The answer is the data repeated in full, with no pictures included.

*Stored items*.
============
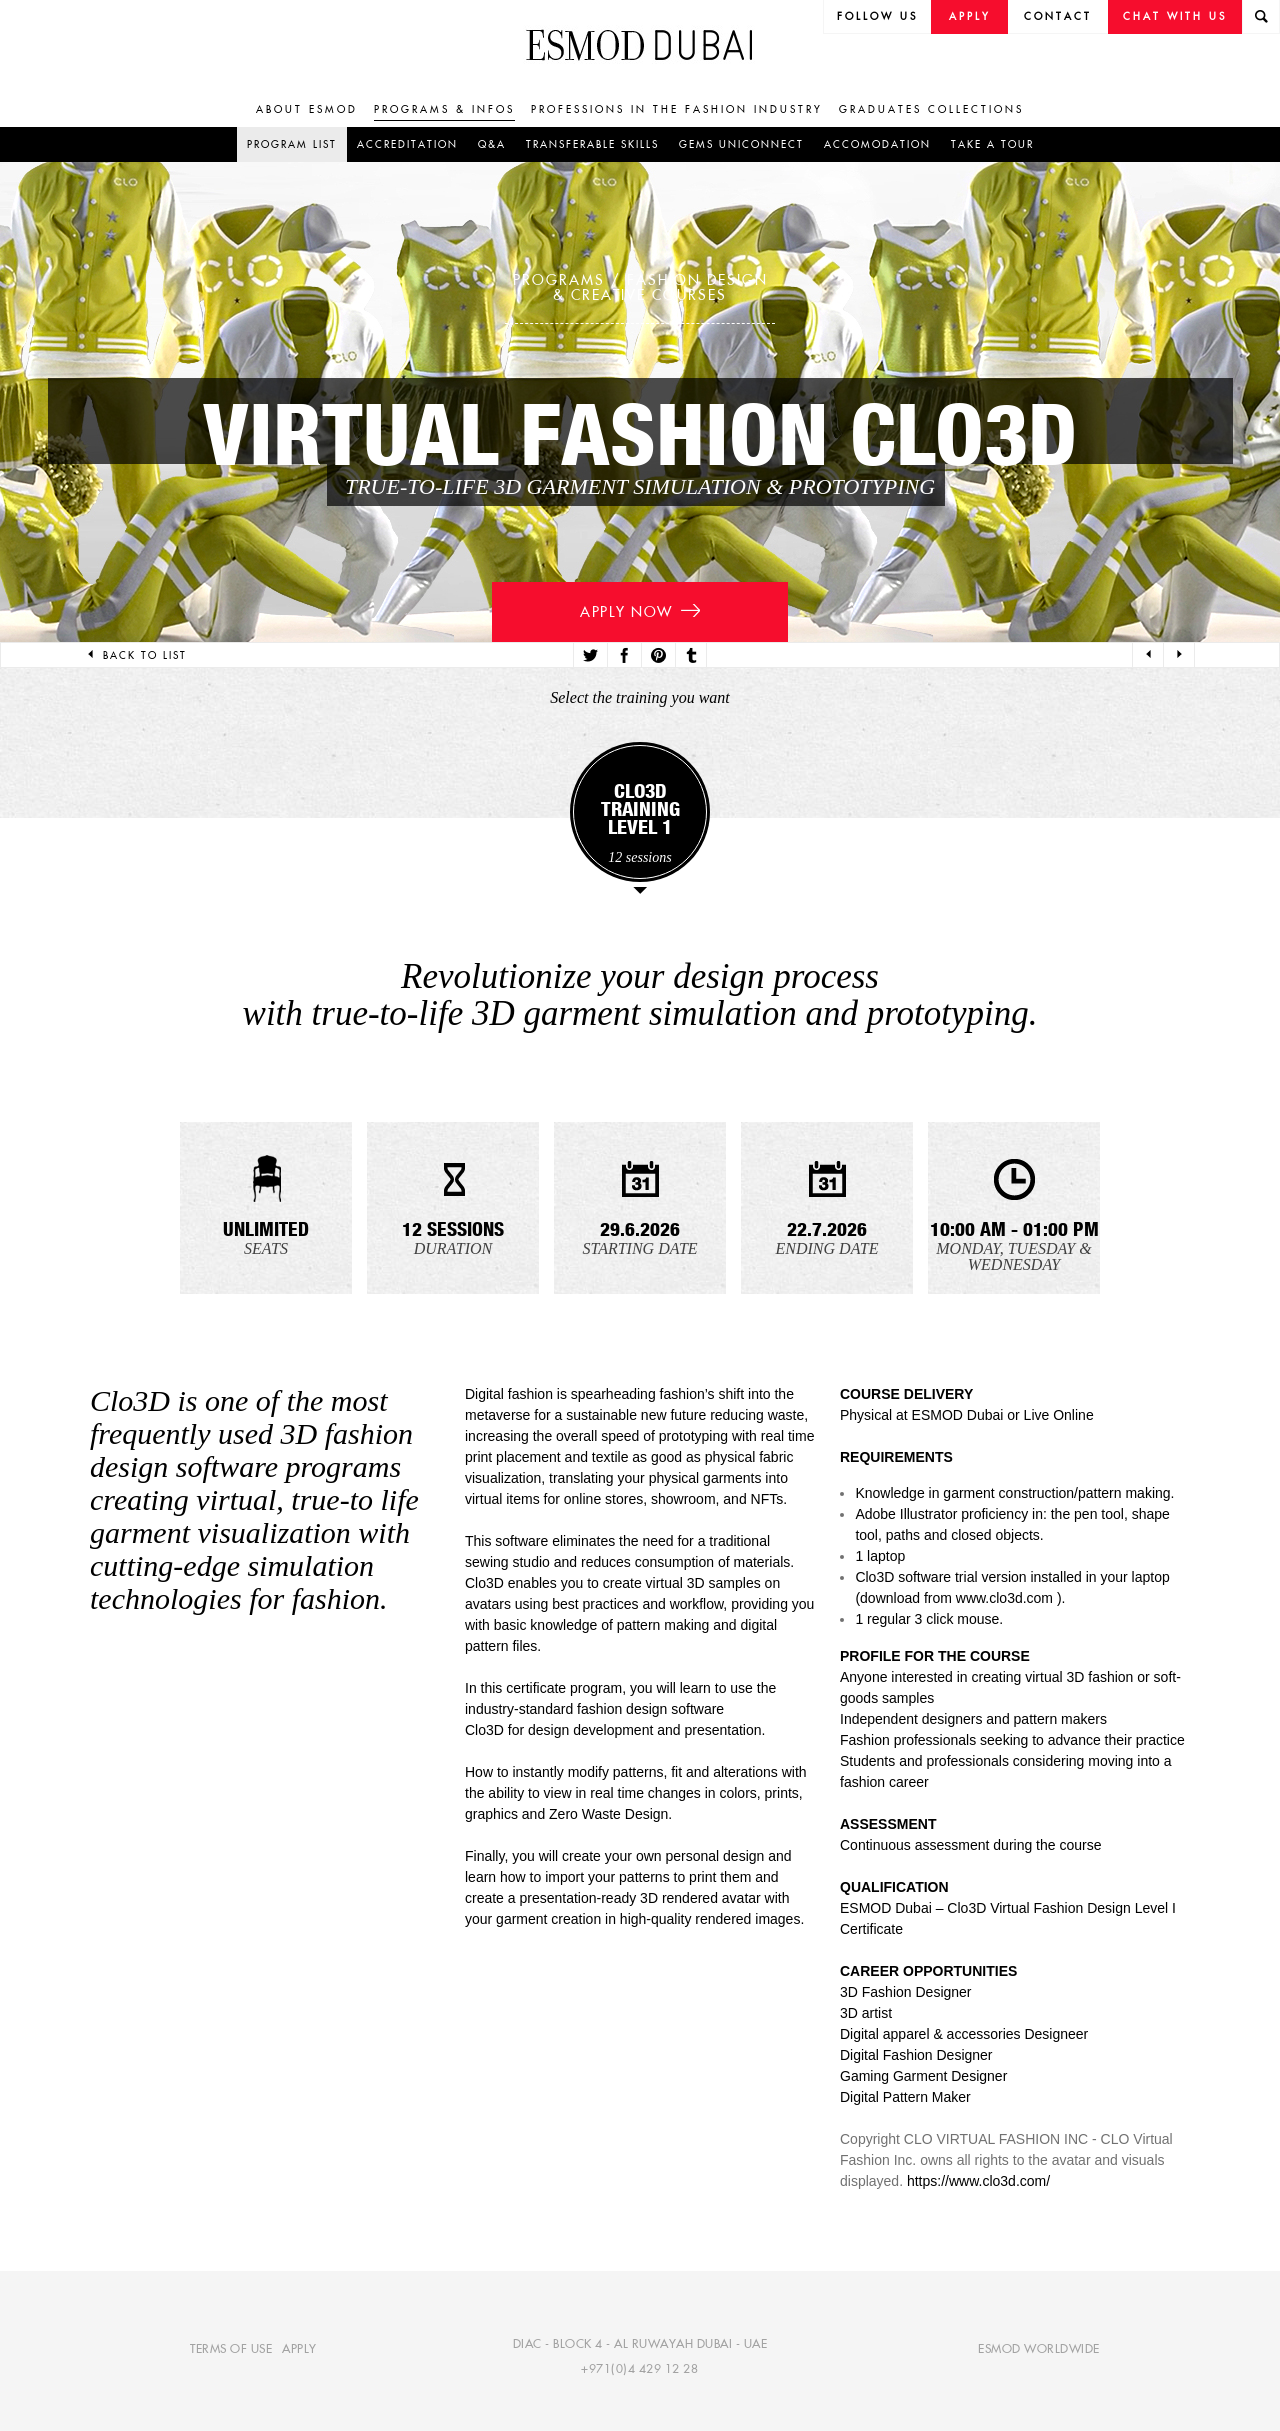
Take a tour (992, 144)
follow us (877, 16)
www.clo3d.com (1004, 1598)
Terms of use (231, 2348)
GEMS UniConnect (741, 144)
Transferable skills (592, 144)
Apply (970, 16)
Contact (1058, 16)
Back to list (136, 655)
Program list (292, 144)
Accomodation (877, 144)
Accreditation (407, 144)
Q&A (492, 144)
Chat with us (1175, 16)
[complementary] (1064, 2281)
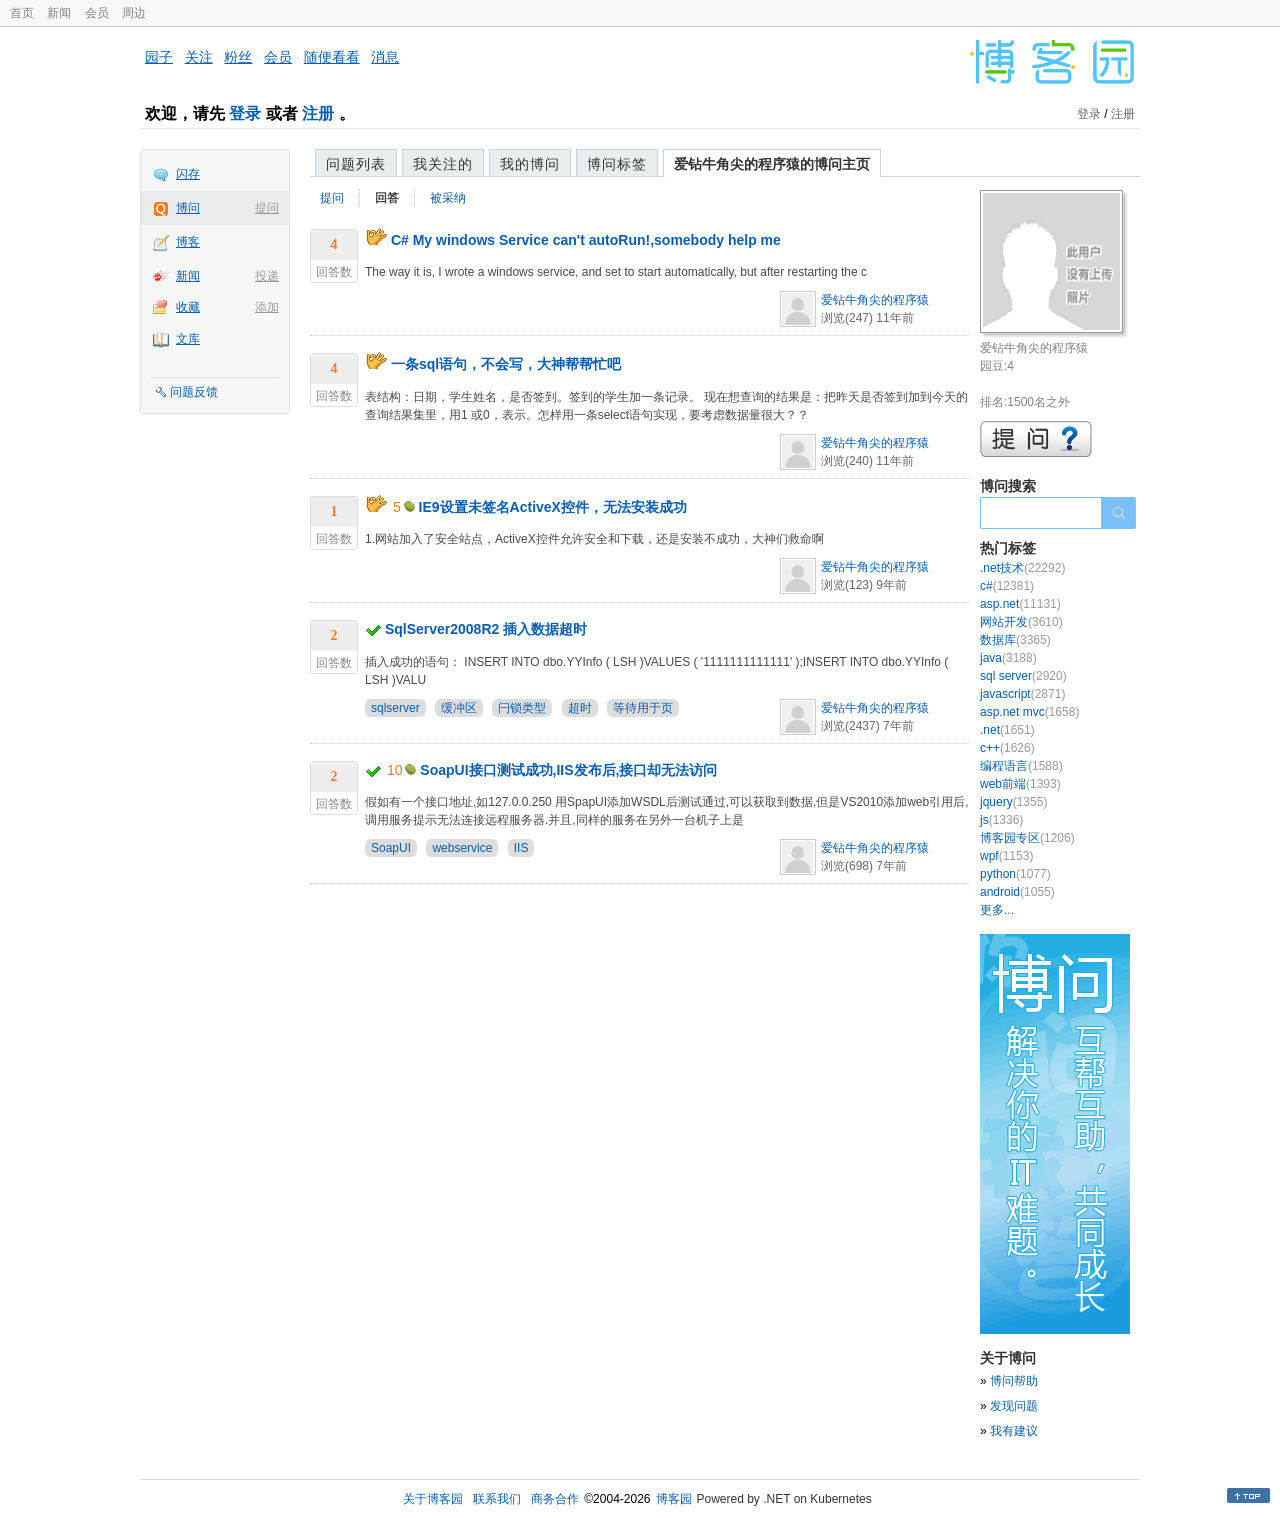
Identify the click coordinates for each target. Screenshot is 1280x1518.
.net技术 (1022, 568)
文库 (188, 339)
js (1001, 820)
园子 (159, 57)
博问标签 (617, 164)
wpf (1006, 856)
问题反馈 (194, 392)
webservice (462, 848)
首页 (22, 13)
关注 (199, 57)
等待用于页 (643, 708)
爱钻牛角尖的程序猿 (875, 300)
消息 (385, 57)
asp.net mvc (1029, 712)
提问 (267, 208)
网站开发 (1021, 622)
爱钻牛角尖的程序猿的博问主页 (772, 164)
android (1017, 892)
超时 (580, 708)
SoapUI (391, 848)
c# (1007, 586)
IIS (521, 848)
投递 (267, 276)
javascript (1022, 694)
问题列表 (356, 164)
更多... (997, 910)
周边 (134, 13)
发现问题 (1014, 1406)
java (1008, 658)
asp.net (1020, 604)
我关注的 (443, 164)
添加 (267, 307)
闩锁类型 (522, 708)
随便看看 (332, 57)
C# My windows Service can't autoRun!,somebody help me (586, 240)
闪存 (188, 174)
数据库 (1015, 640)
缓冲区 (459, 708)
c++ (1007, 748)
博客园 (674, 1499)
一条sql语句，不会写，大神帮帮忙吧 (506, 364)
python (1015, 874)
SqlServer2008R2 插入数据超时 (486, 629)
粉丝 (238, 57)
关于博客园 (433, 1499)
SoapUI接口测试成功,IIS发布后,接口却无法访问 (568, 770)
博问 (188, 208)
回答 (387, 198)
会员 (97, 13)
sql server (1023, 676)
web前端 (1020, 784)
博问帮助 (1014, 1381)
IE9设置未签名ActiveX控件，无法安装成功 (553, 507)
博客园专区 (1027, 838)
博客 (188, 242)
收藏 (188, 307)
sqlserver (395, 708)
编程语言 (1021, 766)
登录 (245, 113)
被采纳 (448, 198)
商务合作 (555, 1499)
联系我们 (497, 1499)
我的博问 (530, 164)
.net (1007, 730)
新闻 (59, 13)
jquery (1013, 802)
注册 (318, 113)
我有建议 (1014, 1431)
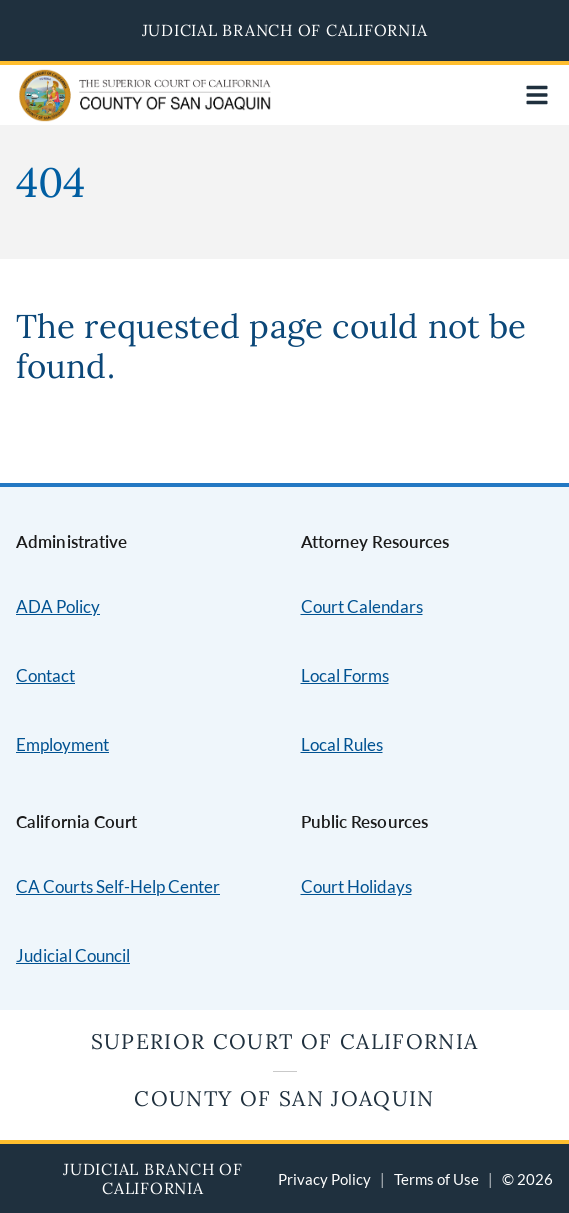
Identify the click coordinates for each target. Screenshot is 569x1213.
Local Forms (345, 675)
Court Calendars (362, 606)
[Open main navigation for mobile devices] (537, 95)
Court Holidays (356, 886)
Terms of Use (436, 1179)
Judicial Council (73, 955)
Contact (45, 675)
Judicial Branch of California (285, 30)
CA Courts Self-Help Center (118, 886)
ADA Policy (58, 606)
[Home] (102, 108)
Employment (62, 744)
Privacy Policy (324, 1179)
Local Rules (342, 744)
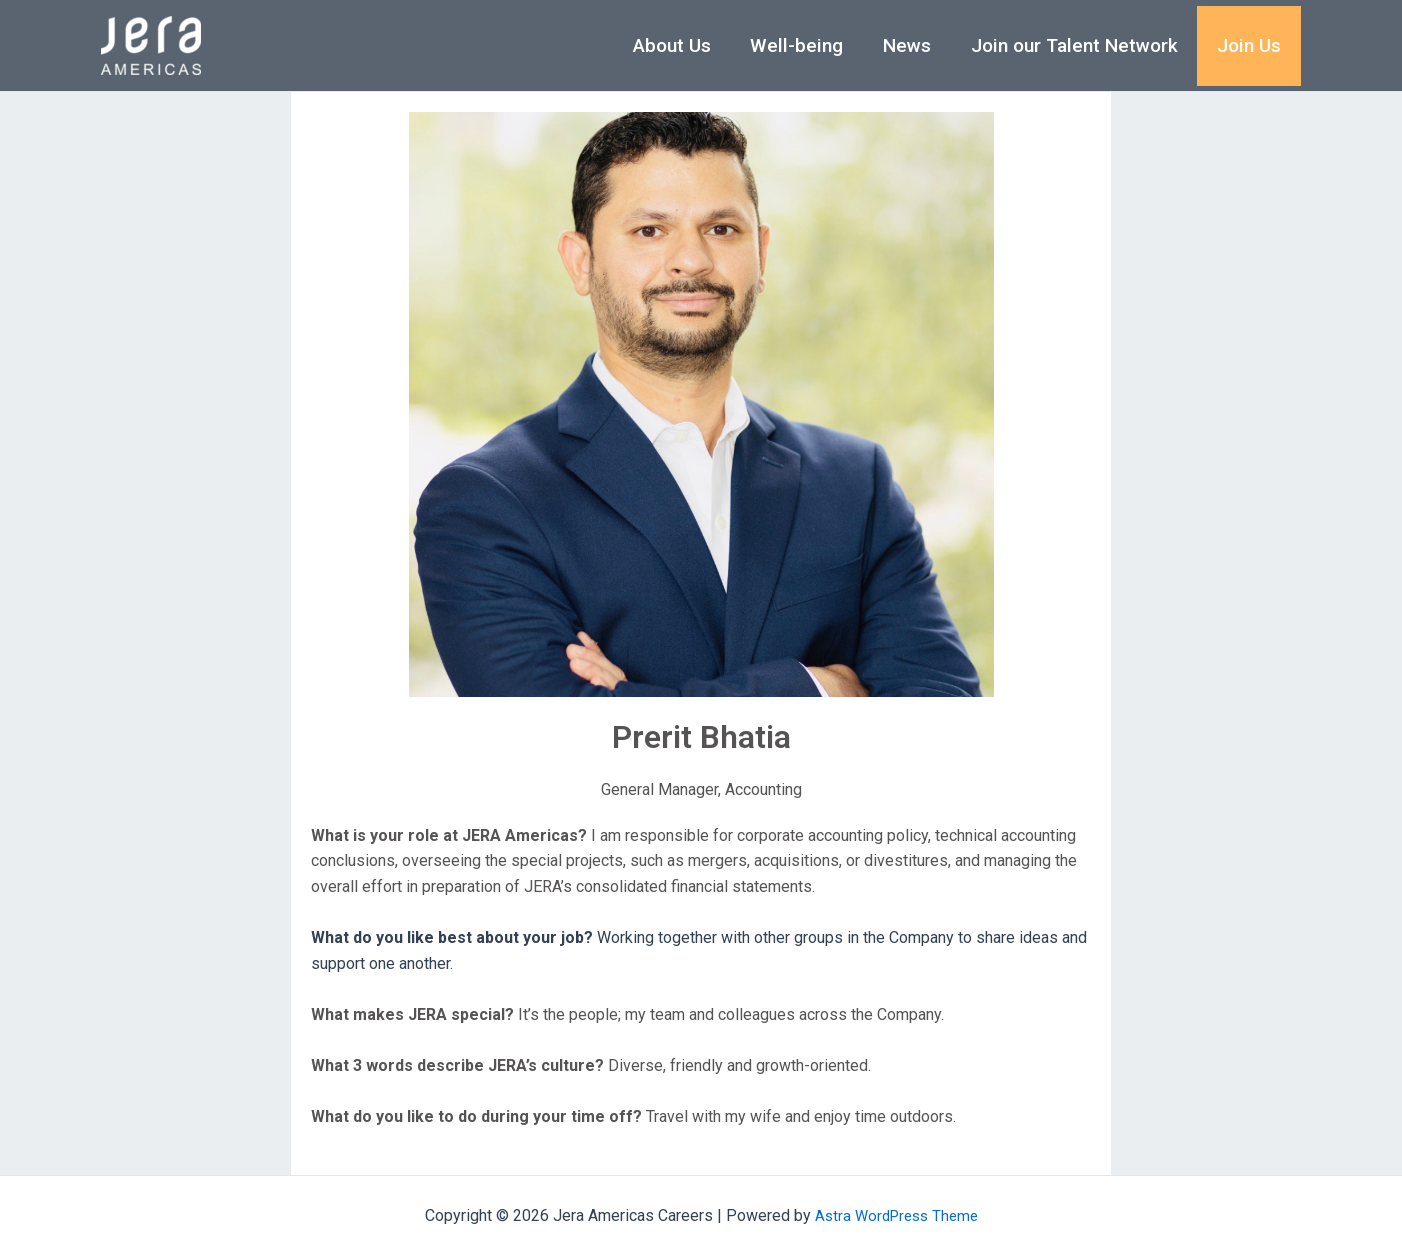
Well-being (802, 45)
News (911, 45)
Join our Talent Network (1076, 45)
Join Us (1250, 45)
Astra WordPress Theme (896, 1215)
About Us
============
*Solution for this problem*.
Take a tour (992, 144)
follow us (877, 16)
www.clo3d.com (1004, 1598)
Terms of use (231, 2348)
GEMS UniConnect (741, 144)
Transferable skills (592, 144)
Apply (970, 16)
Contact (1058, 16)
Back to list (136, 655)
Program list (292, 144)
Accomodation (877, 144)
Accreditation (407, 144)
Q&A (492, 144)
Chat with us (1175, 16)
[complementary] (1064, 2281)
Identify the click coordinates for each target. Screenshot is 1280x1518.
.net技术 (1022, 568)
文库 (188, 339)
js (1001, 820)
园子 (159, 57)
博问标签 (617, 164)
wpf (1006, 856)
问题反馈 (194, 392)
webservice (462, 848)
首页 (22, 13)
关注 (199, 57)
等待用于页 (643, 708)
爱钻牛角尖的程序猿 (875, 300)
消息 (385, 57)
asp.net mvc (1029, 712)
提问 (267, 208)
网站开发 (1021, 622)
爱钻牛角尖的程序猿的博问主页 (772, 164)
android (1017, 892)
超时 (580, 708)
SoapUI (391, 848)
c# (1007, 586)
IIS (521, 848)
投递 (267, 276)
javascript (1022, 694)
问题列表 (356, 164)
更多... (997, 910)
周边 (134, 13)
发现问题 (1014, 1406)
java (1008, 658)
asp.net (1020, 604)
我关注的 (443, 164)
添加 (267, 307)
闩锁类型 (522, 708)
随便看看 (332, 57)
C# My windows Service can't autoRun!,somebody help me (586, 240)
闪存 (188, 174)
数据库 (1015, 640)
缓冲区 (459, 708)
c++ (1007, 748)
博客园 (674, 1499)
一条sql语句，不会写，大神帮帮忙吧 (506, 364)
python (1015, 874)
SqlServer2008R2 插入数据超时 (486, 629)
粉丝 (238, 57)
关于博客园 (433, 1499)
SoapUI接口测试成功,IIS发布后,接口却无法访问 (568, 770)
博问 (188, 208)
回答 (387, 198)
会员 (97, 13)
sql server (1023, 676)
web前端 (1020, 784)
博问帮助 (1014, 1381)
IE9设置未签名ActiveX控件，无法安装成功 (553, 507)
博客园专区 (1027, 838)
博客 (188, 242)
收藏 (188, 307)
sqlserver (395, 708)
编程语言 (1021, 766)
登录 (245, 113)
被采纳 (448, 198)
商务合作 (555, 1499)
联系我们 (497, 1499)
我的博问 (530, 164)
.net (1007, 730)
新闻 (59, 13)
jquery (1013, 802)
注册 (318, 113)
我有建议 (1014, 1431)
Identify the click coordinates for each target. Screenshot is 569x1213.
Local Forms (345, 675)
Court Calendars (362, 606)
[Open main navigation for mobile devices] (537, 95)
Court Holidays (356, 886)
Terms of Use (436, 1179)
Judicial Council (73, 955)
Contact (45, 675)
Judicial Branch of California (285, 30)
CA Courts Self-Help Center (118, 886)
ADA Policy (58, 606)
[Home] (102, 108)
Employment (62, 744)
Privacy Policy (324, 1179)
Local Rules (342, 744)
Well-being (802, 45)
News (911, 45)
Join our Talent Network (1076, 45)
Join Us (1250, 45)
Astra WordPress Theme (896, 1215)
About Us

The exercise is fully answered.